*** Block opens ***

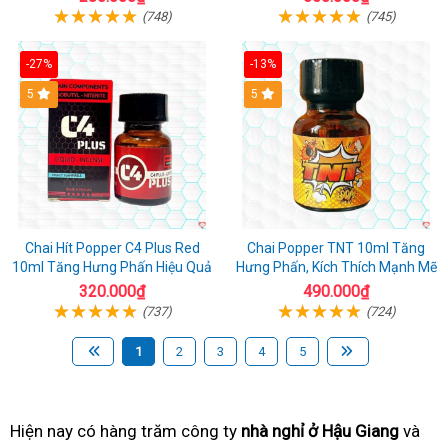
(748)
(745)
-27%
-13%
5
5
Chai Hít Popper C4 Plus Red
Chai Popper TNT 10ml Tăng
10ml Tăng Hưng Phấn Hiệu Quả
Hưng Phấn, Kích Thích Mạnh Mẽ
320.000₫
490.000₫
(737)
(724)
1
2
3
4
5
Hiện nay có hàng trăm
cao
công ty
nhà nghỉ ở Hậu Giang
nhận
và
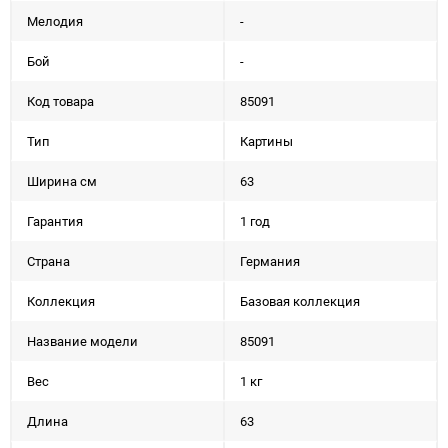
Мелодия
-
Бой
-
Код товара
85091
Тип
Картины
Ширина см
63
Гарантия
1 год
Страна
Германия
Коллекция
Базовая коллекция
Название модели
85091
Вес
1 кг
Длина
63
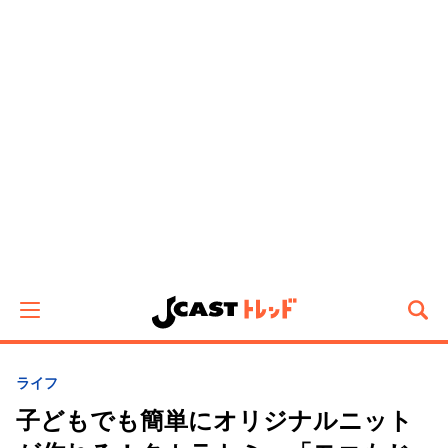
ライフ
子どもでも簡単にオリジナルニット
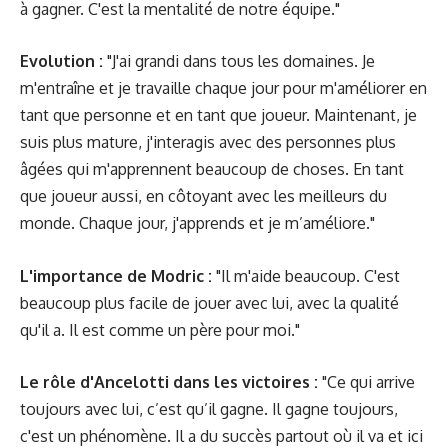
à gagner. C'est la mentalité de notre équipe."
Evolution :
"J'ai grandi dans tous les domaines. Je
m'entraîne et je travaille chaque jour pour m'améliorer en
tant que personne et en tant que joueur. Maintenant, je
suis plus mature, j'interagis avec des personnes plus
âgées qui m'apprennent beaucoup de choses. En tant
que joueur aussi, en côtoyant avec les meilleurs du
monde. Chaque jour, j'apprends et je m’améliore."
L'importance de Modric :
"Il m'aide beaucoup. C'est
beaucoup plus facile de jouer avec lui, avec la qualité
qu'il a. Il est comme un père pour moi."
Le rôle d'Ancelotti dans les victoires :
"Ce qui arrive
toujours avec lui, c’est qu’il gagne. Il gagne toujours,
c'est un phénomène. Il a du succès partout où il va et ici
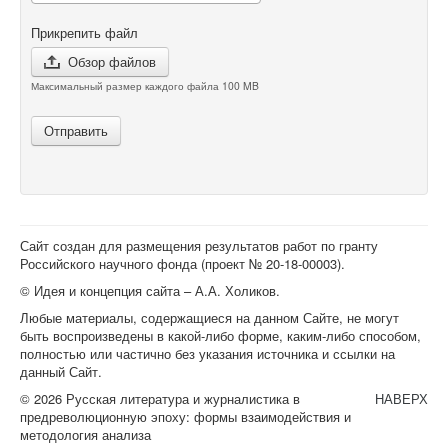
Прикрепить файл
Обзор файлов
Максимальный размер каждого файла 100 MB
Отправить
Сайт создан для размещения результатов работ по гранту
Российского научного фонда (проект №
20-18-00003
).
© Идея и концепция сайта – А.А. Холиков.
Любые материалы, содержащиеся на данном Сайте, не могут
быть воспроизведены в какой-либо форме, каким-либо способом,
полностью или частично без указания источника и ссылки на
данный Сайт.
© 2026 Русская литература и журналистика в
НАВЕРХ
предреволюционную эпоху: формы взаимодействия и
методология анализа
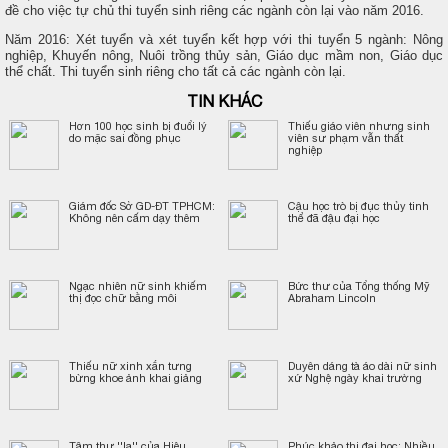
đề cho việc tự chủ thi tuyển sinh riêng các ngành còn lại vào năm 2016.
Năm 2016: Xét tuyển và xét tuyển kết hợp với thi tuyển 5 ngành: Nông
nghiệp, Khuyến nông, Nuôi trồng thủy sản, Giáo dục mầm non, Giáo dục
thể chất. Thi tuyển sinh riêng cho tất cả các ngành còn lại.
TIN KHÁC
Hơn 100 học sinh bị đuổi lý
Thiếu giáo viên nhưng sinh
do mặc sai đồng phục
viên sư phạm vẫn thất
nghiệp
Giám đốc Sở GD-ĐT TPHCM:
Cậu học trò bị đục thủy tinh
Không nên cấm dạy thêm
thể đã đậu đại học
Ngạc nhiên nữ sinh khiếm
Bức thư của Tổng thống Mỹ
thị đọc chữ bằng môi
Abraham Lincoln
Thiếu nữ xinh xắn tưng
Duyên dáng tà áo dài nữ sinh
bừng khoe ảnh khai giảng
xứ Nghệ ngày khai trường
Tâm thư ''lạ'' của Hiệu
Phúc khảo thi đại học: Nhiều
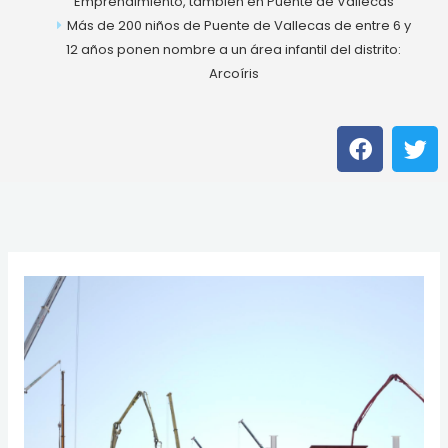
Emprendimiento, también en Puente de Vallecas
Más de 200 niños de Puente de Vallecas de entre 6 y
12 años ponen nombre a un área infantil del distrito:
Arcoíris
F
T
a
w
c
i
e
t
b
t
o
e
o
r
k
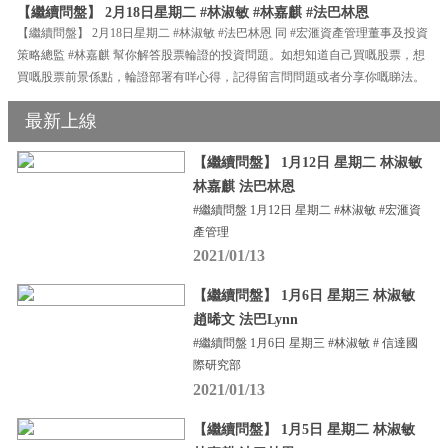
【繼續問盤】 2月18日星期二 #林淑敏 #林嘉麒 #法巴林恩
【繼續問盤】 2月18日星期二 #林淑敏 #法巴林恩 同 #宏滙資產管理董事及投資
策略總監 #林嘉麒 幫你解答股票輪證的投資問題。如想知道自己買嘅股票，想
買嘅股票前景係點，輪證部署有咩心得，記得留言問問題或者分享你嘅睇法。
最新上線
【繼續問盤】 1月12日 星期二 林淑敏
林嘉麒 法巴林恩
#繼續問盤 1月12日 星期二 #林淑敏 #宏滙資
產管理
2021/01/13
【繼續問盤】 1月6日 星期三 林淑敏
趙晞文 法巴Lynn
#繼續問盤 1月6日 星期三 #林淑敏 # 信達國
際研究部
2021/01/13
【繼續問盤】 1月5日 星期二 林淑敏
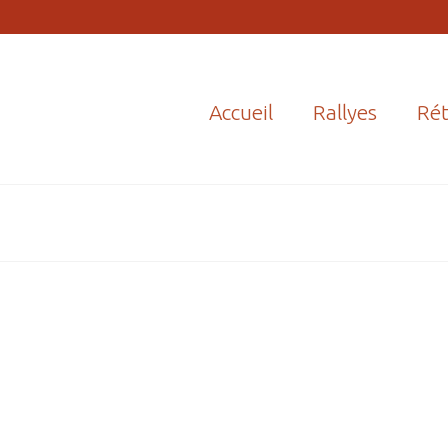
Accueil
Rallyes
Rét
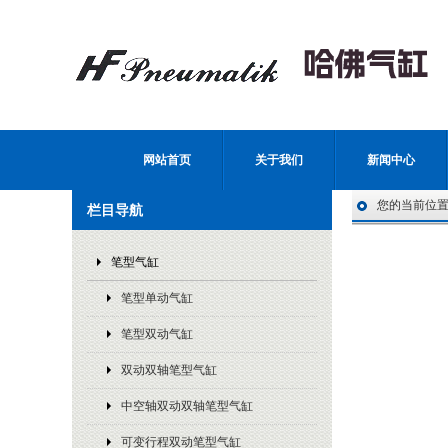
网站首页
关于我们
新闻中心
您的当前位
栏目导航
笔型气缸
笔型单动气缸
笔型双动气缸
双动双轴笔型气缸
中空轴双动双轴笔型气缸
可变行程双动笔型气缸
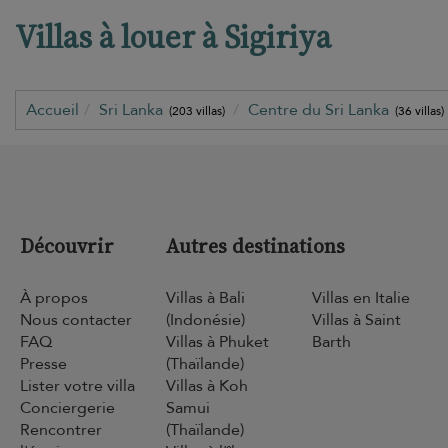
Villas à louer à Sigiriya
Accueil
Sri Lanka
Centre du Sri Lanka
(203 villas)
(36 villas)
Découvrir
Autres destinations
À propos
Villas à Bali
Villas en Italie
Nous contacter
(Indonésie)
Villas à Saint
FAQ
Villas à Phuket
Barth
Presse
(Thaïlande)
Lister votre villa
Villas à Koh
Conciergerie
Samui
Rencontrer
(Thaïlande)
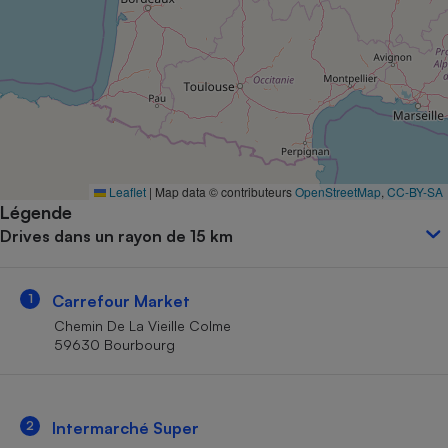
Petit électroménager - U
Complément
alimentaire
Mutuelle
Assurance emprunteur
Matelas
Leaflet
|
Map data © contributeurs
OpenStreetMap
,
CC-BY-SA
Champagne
Légende
bouteille
Banque en 
Drives dans un rayon de 15 km
Téléviseur
Antimoustique
Lave-linge
1
Carrefour Market
Chemin De La Vieille Colme
59630 Bourbourg
Radiateur électrique
2
Intermarché Super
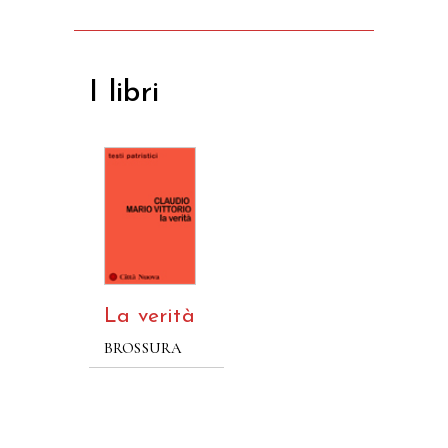
I libri
La verità
BROSSURA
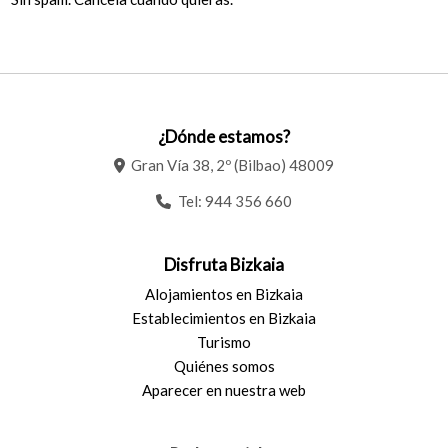
¿Dónde estamos?
Gran Vía 38, 2º (Bilbao) 48009
Tel:
944 356 660
Disfruta Bizkaia
Alojamientos en Bizkaia
Establecimientos en Bizkaia
Turismo
Quiénes somos
Aparecer en nuestra web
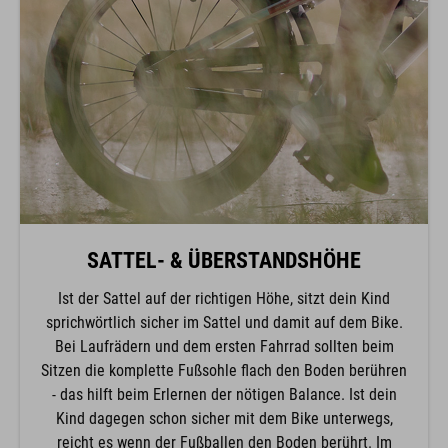
SATTEL- & ÜBERSTANDSHÖHE
Ist der Sattel auf der richtigen Höhe, sitzt dein Kind
sprichwörtlich sicher im Sattel und damit auf dem Bike.
Bei Laufrädern und dem ersten Fahrrad sollten beim
Sitzen die komplette Fußsohle flach den Boden berühren
- das hilft beim Erlernen der nötigen Balance. Ist dein
Kind dagegen schon sicher mit dem Bike unterwegs,
reicht es wenn der Fußballen den Boden berührt. Im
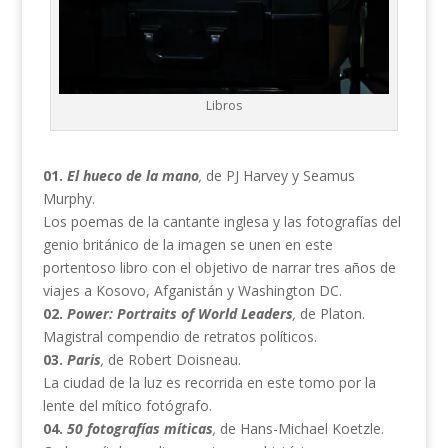
Libros
01.
El hueco de la mano
,
de PJ Harvey y Seamus
Murphy.
Los poemas de la cantante inglesa y las fotografías del
genio británico de la imagen se unen en este
portentoso libro con el objetivo de narrar tres años de
viajes a Kosovo, Afganistán y Washington DC.
02.
Power: Portraits of World Leaders
,
de Platon.
Magistral compendio de retratos políticos.
03.
Paris
,
de Robert Doisneau.
La ciudad de la luz es recorrida en este tomo por la
lente del mítico fotógrafo.
04.
50 fotografías míticas
,
de Hans-Michael Koetzle.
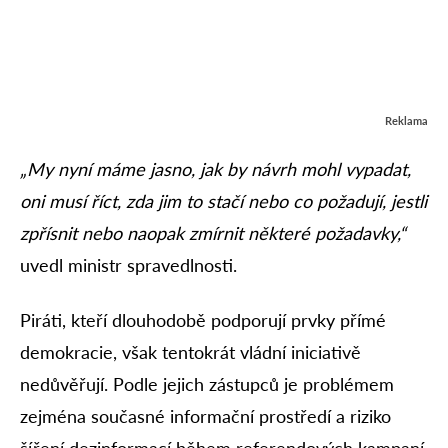
Reklama
„My nyní máme jasno, jak by návrh mohl vypadat,
oni musí říct, zda jim to stačí nebo co požadují, jestli
zpřísnit nebo naopak zmírnit některé požadavky,“
uvedl ministr spravedlnosti.
Piráti, kteří dlouhodobě podporují prvky přímé
demokracie, však tentokrát vládní iniciativě
nedůvěřují. Podle jejich zástupců je problémem
zejména současné informační prostředí a riziko
šíření dezinformací během referendových kampaní.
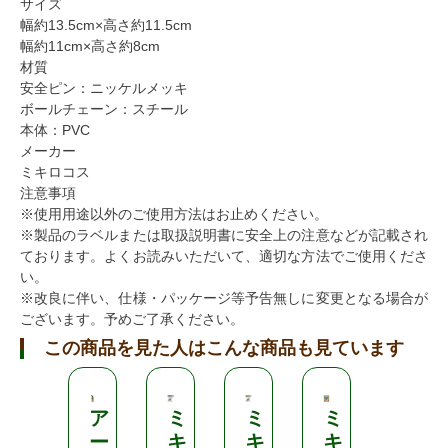
サイズ
幅約13.5cm×高さ約11.5cm
幅約11cm×高さ約8cm
材質
安全ピン：ニッケルメッキ
ボールチェーン：スチール
本体：PVC
メーカー
ミキロコス
注意事項
※使用用途以外のご使用方法はお止めください。
※製品のラベルまたは取扱説明書に安全上の注意などが記載され
ております。よくお読みいただいて、適切な方法でご使用くださ
い。
※改良に伴い、仕様・パッケージ等予告無しに変更となる場合が
ございます。予めご了承ください。
この商品を見た人はこんな商品も見ています
ア
ミ
ミ
ミ
イ
ー
キ
キ
キ
ヤ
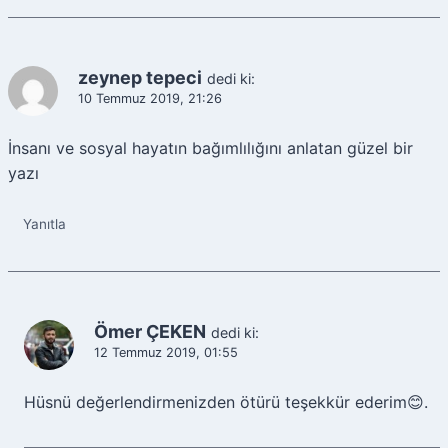
zeynep tepeci
dedi ki:
10 Temmuz 2019, 21:26
İnsanı ve sosyal hayatın bağımlılığını anlatan güzel bir
yazı
Yanıtla
Ömer ÇEKEN
dedi ki:
12 Temmuz 2019, 01:55
Hüsnü değerlendirmenizden ötürü teşekkür ederim😊.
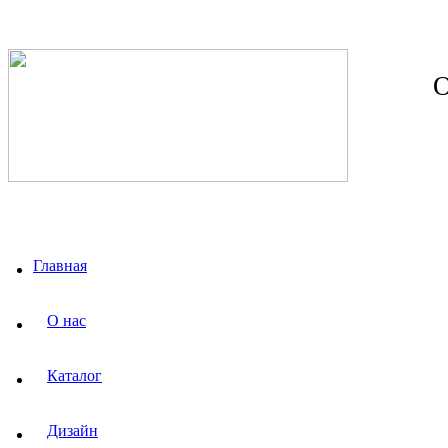
О
Главная
О нас
Каталог
Дизайн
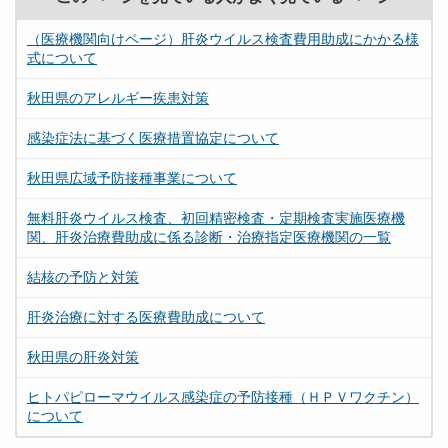
（医療機関向けページ）肝炎ウイルス検査費用助成にかかる様
式について
秋田県のアレルギー疾患対策
感染症法に基づく医療措置協定について
秋田県広域予防接種事業について
無料肝炎ウイルス検査、初回精密検査・定期検査実施医療機
関、肝炎治療費助成に係る診断・治療指定医療機関の一覧
結核の予防と対策
肝炎治療に対する医療費助成について
秋田県の肝炎対策
ヒトパピローマウイルス感染症の予防接種（ＨＰＶワクチン）
について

*** Block closes ***

== INSTRUCTIONS TO FOLLOW ==
Copy every line from the records above that contains the word "khai".

== TASK OUTPUT ==
bừng khoe ảnh khai giảng
xứ Nghệ ngày khai trường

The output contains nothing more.